We help residents, neighborhood groups, churches, and community-serving organizations build lasting local leadership and citizen-driven change.

What We Believe

Complex, systemic problems like poverty and its related issues require a change of underlying root causes at the community level;

Neighborhoods and community groups are the basic unit of social change;

All communities have hopes, dreams and concerns they care about, which may be very different from the agenda of an outside agency or organization who wants to engage them;

All communities have abundant assets (relationships, gifts, skills, talents, culture, methods of exchange, story, associations) and the capacity to thrive by mobilizing their assets to do what matters to them and their wellbeing.

When one-way, top-down, charitable assistance does not transition in a timely way to the development of communities to thrive, it disempowers the people most impacted, diminishing their capacity to mobilize their assets to do what matters to them and their wellbeing.

What We Do (Stages)

Four Stages of Community Development

CBCE uses an approach called Asset Based Community Development to coach and train communities to discover what matters to them and to attain it. This approach shifts the focus from community needs to community strengths, and the power from outside agencies to the community residents. There are four stages to this approach.

Stage One

Listening and Discovering

We help communities listen one person, one household, and one block at a time to discover what neighbors care about and what gifts they can bring to shared goals.

Stage Two

Leadership Development

We identify and develop local leaders through coaching, peer learning, and ongoing training so communities can guide their own progress.

Stage Three

Action Team Formation

We organize residents around shared passions and strengths so they can form teams, take action, and improve their neighborhoods together.

Stage Four

Partner Development

We help communities connect with outside partners when additional support is needed for initiatives residents cannot carry out on their own.

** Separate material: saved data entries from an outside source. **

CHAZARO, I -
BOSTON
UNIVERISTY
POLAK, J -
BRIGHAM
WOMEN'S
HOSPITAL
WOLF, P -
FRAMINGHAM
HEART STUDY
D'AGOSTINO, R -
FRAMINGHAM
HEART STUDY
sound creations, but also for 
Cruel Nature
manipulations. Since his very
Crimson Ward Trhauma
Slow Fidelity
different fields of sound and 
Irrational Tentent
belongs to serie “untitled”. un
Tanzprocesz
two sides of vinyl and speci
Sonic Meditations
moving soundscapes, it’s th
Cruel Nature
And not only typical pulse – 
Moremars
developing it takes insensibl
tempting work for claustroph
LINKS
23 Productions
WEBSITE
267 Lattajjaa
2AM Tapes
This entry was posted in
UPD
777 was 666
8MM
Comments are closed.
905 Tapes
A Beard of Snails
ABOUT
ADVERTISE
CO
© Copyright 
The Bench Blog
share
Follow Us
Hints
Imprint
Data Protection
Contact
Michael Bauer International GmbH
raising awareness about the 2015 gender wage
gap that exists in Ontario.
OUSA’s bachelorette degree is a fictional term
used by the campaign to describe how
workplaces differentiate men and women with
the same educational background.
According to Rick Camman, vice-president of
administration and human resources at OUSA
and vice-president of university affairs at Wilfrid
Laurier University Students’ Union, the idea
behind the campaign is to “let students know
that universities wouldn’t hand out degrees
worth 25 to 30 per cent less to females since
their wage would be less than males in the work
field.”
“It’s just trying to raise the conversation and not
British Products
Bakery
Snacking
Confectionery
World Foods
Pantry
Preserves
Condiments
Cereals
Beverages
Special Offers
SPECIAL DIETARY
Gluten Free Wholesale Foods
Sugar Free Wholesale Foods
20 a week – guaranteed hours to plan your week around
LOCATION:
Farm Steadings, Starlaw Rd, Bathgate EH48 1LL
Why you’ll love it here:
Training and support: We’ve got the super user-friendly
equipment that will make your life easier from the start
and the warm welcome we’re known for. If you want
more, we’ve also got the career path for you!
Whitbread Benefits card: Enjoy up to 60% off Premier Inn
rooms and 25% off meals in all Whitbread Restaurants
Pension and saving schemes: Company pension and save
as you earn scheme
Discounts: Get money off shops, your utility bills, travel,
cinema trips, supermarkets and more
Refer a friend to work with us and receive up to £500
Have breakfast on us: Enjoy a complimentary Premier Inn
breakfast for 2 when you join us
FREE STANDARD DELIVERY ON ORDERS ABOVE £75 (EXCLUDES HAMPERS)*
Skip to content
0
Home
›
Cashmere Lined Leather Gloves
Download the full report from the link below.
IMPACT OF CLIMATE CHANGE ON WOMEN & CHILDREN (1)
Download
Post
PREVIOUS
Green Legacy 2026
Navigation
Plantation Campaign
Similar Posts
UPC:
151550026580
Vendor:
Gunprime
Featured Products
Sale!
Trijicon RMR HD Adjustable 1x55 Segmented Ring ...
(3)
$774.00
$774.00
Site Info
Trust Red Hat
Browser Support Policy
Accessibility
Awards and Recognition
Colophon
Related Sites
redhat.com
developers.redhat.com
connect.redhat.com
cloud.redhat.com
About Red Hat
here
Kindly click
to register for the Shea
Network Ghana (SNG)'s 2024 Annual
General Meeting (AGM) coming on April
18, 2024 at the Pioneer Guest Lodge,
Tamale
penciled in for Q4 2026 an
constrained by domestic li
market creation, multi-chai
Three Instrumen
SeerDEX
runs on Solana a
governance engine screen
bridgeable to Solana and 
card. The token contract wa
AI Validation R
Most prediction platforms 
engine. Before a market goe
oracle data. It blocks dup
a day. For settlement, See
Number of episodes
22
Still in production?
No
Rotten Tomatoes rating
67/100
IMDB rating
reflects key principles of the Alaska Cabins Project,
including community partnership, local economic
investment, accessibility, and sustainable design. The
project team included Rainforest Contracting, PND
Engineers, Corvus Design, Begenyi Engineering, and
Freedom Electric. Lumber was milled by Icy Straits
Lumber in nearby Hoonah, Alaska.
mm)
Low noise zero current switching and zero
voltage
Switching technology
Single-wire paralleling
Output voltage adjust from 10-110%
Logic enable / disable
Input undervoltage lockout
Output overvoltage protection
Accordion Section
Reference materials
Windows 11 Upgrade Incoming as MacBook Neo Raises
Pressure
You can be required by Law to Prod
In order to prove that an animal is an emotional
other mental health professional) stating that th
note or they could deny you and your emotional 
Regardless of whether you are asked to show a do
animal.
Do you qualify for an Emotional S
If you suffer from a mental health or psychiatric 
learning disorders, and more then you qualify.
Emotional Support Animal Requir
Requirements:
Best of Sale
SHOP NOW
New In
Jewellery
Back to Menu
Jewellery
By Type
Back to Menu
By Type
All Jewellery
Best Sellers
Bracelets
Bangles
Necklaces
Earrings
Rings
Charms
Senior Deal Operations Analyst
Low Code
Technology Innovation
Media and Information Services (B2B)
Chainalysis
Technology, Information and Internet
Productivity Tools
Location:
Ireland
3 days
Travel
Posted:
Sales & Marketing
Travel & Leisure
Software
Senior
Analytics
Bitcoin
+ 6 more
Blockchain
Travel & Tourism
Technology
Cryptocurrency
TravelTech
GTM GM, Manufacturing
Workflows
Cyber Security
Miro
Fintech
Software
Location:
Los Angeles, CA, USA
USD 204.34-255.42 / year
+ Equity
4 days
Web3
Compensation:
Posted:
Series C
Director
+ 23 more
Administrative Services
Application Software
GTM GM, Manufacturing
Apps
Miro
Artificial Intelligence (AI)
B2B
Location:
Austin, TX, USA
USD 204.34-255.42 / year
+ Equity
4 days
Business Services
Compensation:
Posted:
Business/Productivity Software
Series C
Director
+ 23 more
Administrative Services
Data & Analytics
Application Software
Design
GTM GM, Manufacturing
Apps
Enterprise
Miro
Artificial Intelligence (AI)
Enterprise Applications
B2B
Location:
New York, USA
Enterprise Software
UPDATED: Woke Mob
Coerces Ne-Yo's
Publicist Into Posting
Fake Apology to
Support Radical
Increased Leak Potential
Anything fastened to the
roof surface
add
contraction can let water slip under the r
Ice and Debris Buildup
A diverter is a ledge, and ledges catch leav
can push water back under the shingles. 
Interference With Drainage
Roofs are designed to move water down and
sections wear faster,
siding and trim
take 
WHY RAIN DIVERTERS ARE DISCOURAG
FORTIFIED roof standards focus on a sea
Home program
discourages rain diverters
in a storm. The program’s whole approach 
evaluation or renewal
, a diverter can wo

CBCE follows the Asset Based Development Principles and Skills for Community Development. We also coach and train organizations and agencies to use these principles and skills.
Most organizations agree community members play an important role in a community’s well-being. Unfortunately, few organizations have an effective community engagement strategy. We believe neighbors, local youth, community-based nonprofits, educators, congregations and cultural arts organizations can all play a critical role in building
beloved communities. These “power shift” principles and skills empower organizations to build community capacity.

Power Shift Principles


Shift 1: Shifting from RELIEF (social services) to DEVELOPMENT (empowering)
Shift 2: Shifting from doing FOR (individuals) to doing WITH (community)
Shift 3: Shifting from (our) CAUSE to (their) COMMUNITY
Shift 4: Shifting from (meeting) NEEDS to (mobilizing) ASSETS


Power Shift Skills


Shift 1: Moving from WORKING OUR PLAN to DISCOVERING (community)
DREAMS
Shift 2: Moving (residents) from PARTICIPANTS to ENGAGED to OWNERS
Shift 3: Moving from COMMITTEE MEETINGS to BUILDING BELOVED
COMMUNITY
Shift 4: Moving from OUTSIDE-IN (top-down) to INSIDE-OUT (grassroots up)

Current Efforts

Coastal Bend Community Empowerment currently walks alongside two engagement communities at different stages of growth. In the Molina neighborhood on Corpus Christi’s Westside, residents are rediscovering pride, strengthening relationships, and beginning the early work of shaping a shared future. In Homeless Helping Homeless, a community first formed during COVID by people living outside has grown into a powerful, organized voice for dignity, housing, and systems change. Together, these communities reflect CBCE’s core belief: lasting transformation begins when people closest to the challenges are supported to lead the solutions.


The Molina Neighborhood

Across Corpus Christi’s Westside, this simple phrase is becoming more than a slogan. It is the sound of neighbors remembering who they are, honoring where they come from, and imagining what Molina can become when residents lead the way.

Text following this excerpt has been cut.